The university has found additional housing for students in a vacant residence hall on the Stephens College campus.
Tiger Diggs is the collection of student housing located at Campus View, 301 Campus View Drive, and Mizzou Quads is located at Campus Lodge, 2900 S. Old Highway 63. The two complexes were predominately student-occupied before the university began purchasing one-year leases with them in 2008. This year, the university signed a $1.4 million lease for Tiger Diggs, which provides 340 units, and a $1.1 million lease for Mizzou Quads, which provides 240 units.
The lease agreement with Stephens College, which will provide beds for more than 100 students, was $120,000.
Frankie Minor, director of MU’s Department of Residential Life, said the university had not initially planned to use the 340 beds at Campus View, but then the applications for the upcoming year started rolling in. More than 6,000 freshmen have enrolled, several hundred more than last year, and MU requires them to live in dorms or university-contracted apartments.
The availability of units at the university’s residence halls has been in flux, compounding the housing crunch. Two residence halls near University Hospital were closed permanently to make way for an expansion of the hospital, and another that will provide about 420 beds will be closed for renovations until next fall.
And as of last week, there were 6,975 housing contracts either signed or expected to be submitted by students.

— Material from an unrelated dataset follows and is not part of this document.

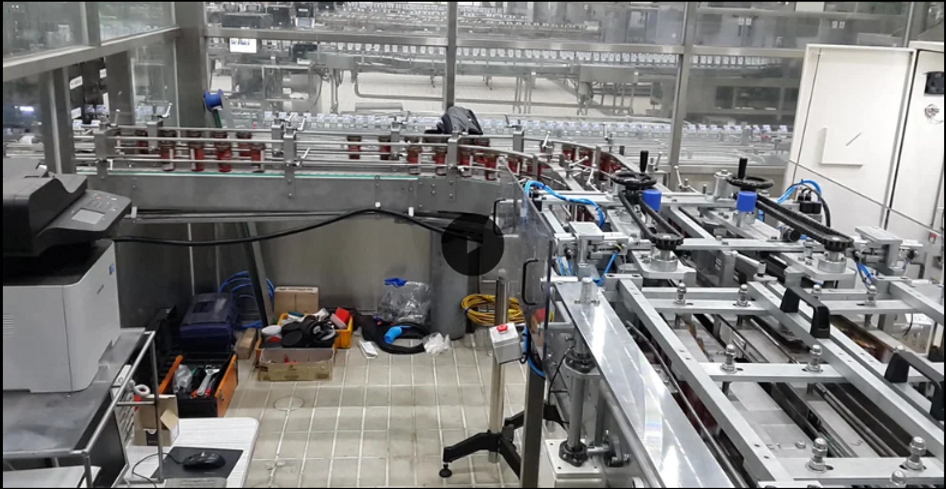 The width and height of the screenshot is (946, 489). Find the location of `yellow extension cord`. yellow extension cord is located at coordinates (463, 307).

To help free up space, on-campus housing for returning students was capped at 1,900, and financial incentives have been offered to students to opt out of their housing contracts with the university.
“For the last 16 years, we’ve been able to accommodate all freshmen and returning students,” Minor said. “This year is a little different.”
The students who live at Tiger Diggs and Mizzou Quads will live alongside students at Campus View and Campus Lodge who are considered to be living off campus, but their living expenses are billed differently. University police have taken the role of first responders for both complexes, which are located just south of campus. Mizzou Quads is restricted to returning students, but freshmen can live in Tiger Diggs.
Students living in the extended housing sign 10-month housing contracts through the university and are provided furnished, four-bedroom units. Students at Mizzou Quads pay $6,445, and those at Tiger Diggs pay $5,445. Utilities are included in the rate charged to Mizzou Quads residents, but Tiger Diggs residents pay their own utilities. Those students are also required to buy meal plans with the university, which range in cost from $2,000 to more than $3,800.
Rates for students considered to be living off campus at Campus Lodge range from $524 to $544 for the four-bedroom, four-bathroom units, which measure 1,509 square feet. At Campus View, residents in four-bedroom, two-bathroom units each pay $310 a month for rent.
Minor said the two complexes were chosen by the university in 2008 because of their access to city bus routes and because the units came furnished. He also said in the spring of 2008, the two complexes had a combined vacancy of 700 beds.
“I think they were happy to see us come through the door,” Minor said.
In 2009, the university solicited bids to apartment complexes for extended housing, Minor said, and Campus View, Campus Lodge and one other complex submitted bids. The university decided to contract again with Campus View and Campus Lodge because the other complex did not have furnished units, Minor said.